26 Geschäftsgrundlage sind die bei Vertragsschluss bestehenden gemeinsamen Vorstellungen beider Parteien oder die dem Geschäftsgegner erkennbaren und von ihm nicht beanstandeten Vorstellungen der einen Vertragspartei von dem Vorhandensein oder dem künftigen Eintritt gewisser Umstände, sofern der Geschäftswille der Parteien auf dieser Vorstellung aufbaut (st. Rspr.; vgl.
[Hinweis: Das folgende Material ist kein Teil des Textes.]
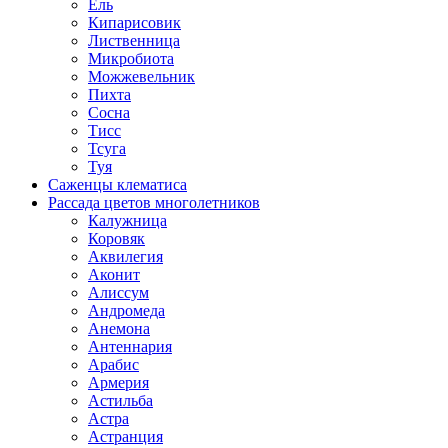
Ель
Кипарисовик
Лиственница
Микробиота
Можжевельник
Пихта
Сосна
Тисс
Тсуга
Туя
Саженцы клематиса
Рассада цветов многолетников
Калужница
Коровяк
Аквилегия
Аконит
Алиссум
Андромеда
Анемона
Антеннария
Арабис
Армерия
Астильба
Астра
Астранция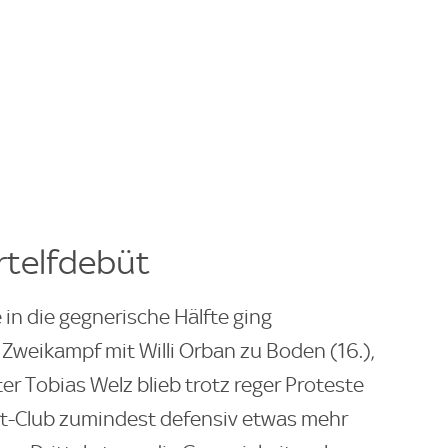
rtelfdebüt
 in die gegnerische Hälfte ging
Zweikampf mit Willi Orban zu Boden (16.),
er Tobias Welz blieb trotz reger Proteste
rt-Club zumindest defensiv etwas mehr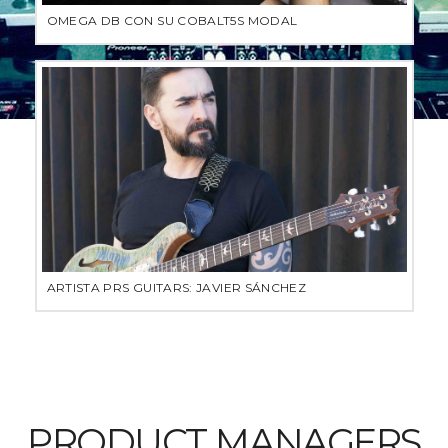
OMEGA DB CON SU COBALT5S MODAL
ARTISTA PRS GUITARS: JAVIER SÁNCHEZ
PRODUCT MANAGERS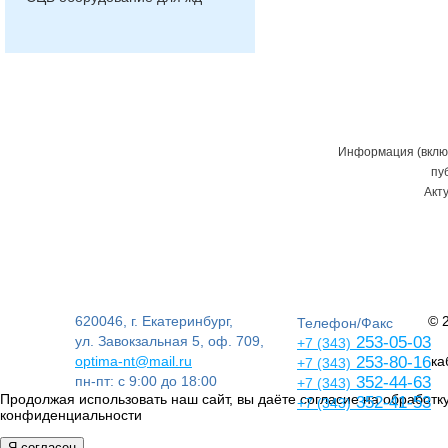
Информация (включ
пу
Акт
620046, г. Екатеринбург,
© 
Телефон/Факс
ул. Завокзальная 5, оф. 709,
253-05-03
+7 (343)
optima-nt@mail.ru
253-80-16
ка
+7 (343)
пн-пт: с 9:00 до 18:00
352-44-63
+7 (343)
Продолжая использовать наш сайт, вы даёте согласие на обработку
352-41-53
+7 (343)
конфиденциальности
Я согласен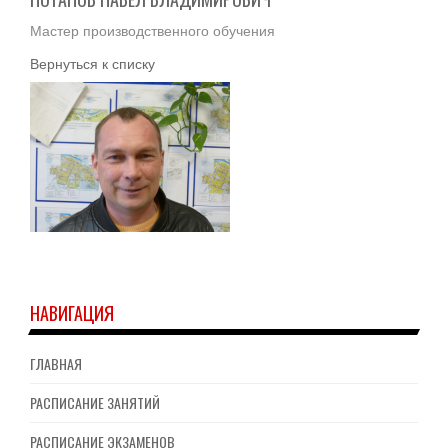
Мастер производственного обучения
Вернуться к списку
НАВИГАЦИЯ
ГЛАВНАЯ
РАСПИСАНИЕ ЗАНЯТИЙ
РАСПИСАНИЕ ЭКЗАМЕНОВ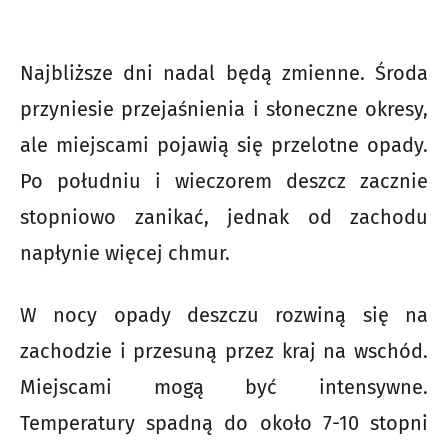
Najbliższe dni nadal będą zmienne. Środa
przyniesie przejaśnienia i słoneczne okresy,
ale miejscami pojawią się przelotne opady.
Po południu i wieczorem deszcz zacznie
stopniowo zanikać, jednak od zachodu
napłynie więcej chmur.
W nocy opady deszczu rozwiną się na
zachodzie i przesuną przez kraj na wschód.
Miejscami mogą być intensywne.
Temperatury spadną do około 7-10 stopni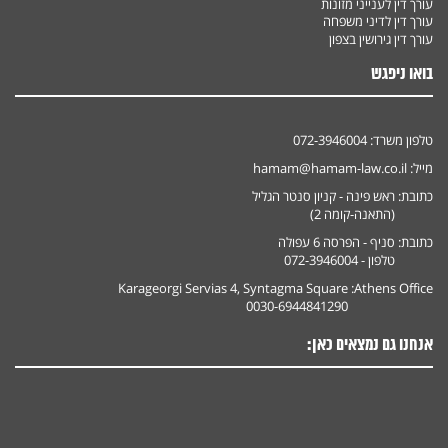
עורך דין לענייני מזונות
עורך דין לדיני משפחה
עורך דין גירושין בצפון
בואו ניפגש
טלפון משרד:
072-3946004
מייל:
hamam@hamam-law.co.il
כתובת:
ראש פינה - קניון סנטר הגליל
(התאנה-קומה 2)
כתובת:
סניף - הפרסה 6 עפולה
טלפון - 072-3946004
Karageorgi Servias 4, Syntagma Square
Athens Office:
0030-6944841290
אנחנו גם נמצאים כאן:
Senatsurteil vom 14. Oktober 1992 - VIII ZR 91/91, BGHZ 120, 10, 23 m.w.N.). Ob ein bestimmter Umstand Geschäftsgrundlage ist, unterliegt der tatrichterlichen Beurteilung, die für das Revisionsgericht grundsätzlich bindend ist. Diese Bindung entfällt nur dann, wenn gesetzliche oder allgemein anerkannte Auslegungsregeln, Denkgesetze oder Erfahrungssätze durch das Tatgericht verletzt worden oder wesentliche Umstände des Sachverhalts unberücksichtigt geblieben sind (Senatsurteil vom 8. Februar 2006 - VIII ZR 304/04, NJW-RR 2006, 1037 Rn. 8). Letzteres ist hier nicht der Fall. Insbesondere lässt die vom Berufungsgericht zur Begründung einer Geschäftsgrundlage herangezogene Auslegung der Präambel der Eintrittsvereinbarung keine Rechtsfehler erkennen. Die von der Revision darüber hinaus erhobenen zahlreichen Verfahrensrügen hat der Senat geprüft und nicht für durchgreifend erachtet. Von einer Begründung wird gemäß § 564 ZPO abgesehen.

27 b) Von Rechtsirrtum beeinflusst ist jedoch die Auffassung des Berufungsgerichts, die Bekl. sei gemäß § 313 BGB wegen eines Wegfalls der Geschäftsgrundlage zur Leistung der geltend gemachten Abschlagszahlungen nicht verpflichtet. Das Berufungsgericht hat hierbei den Regelungsgehalt des § 313 BGB grundlegend verkannt.

28 aa) Es ist bereits zweifelhaft, ob - wovon das Berufungsgericht ohne nähere Prüfung des ihm unterbreiteten Tatsachenstoffes unter Übernahme der ursprünglich von beiden Parteien vertretenen Rechtsansicht ausgegangen ist - der geplante Eintritt der Kl. in den Gaslieferungsvertrag mit der E. GmbH tatsächlich gescheitert und demzufolge die Geschäftsgrundlage für den Wärmelieferungsvertrag zwischen den Parteien entfallen ist. Diese Frage bedarf jedoch letztlich keiner Entscheidung, denn eine Anwendung des § 313 BGB kommt aus weiteren Gründen nicht in Betracht.

29 bb) Die Anwendung des § 313 BGB scheitert vorliegend jedenfalls daran, dass ein Festhalten am Vertrag für die von einer möglichen Störung der Geschäftsgrundlage betroffene Bekl. nicht unzumutbar war.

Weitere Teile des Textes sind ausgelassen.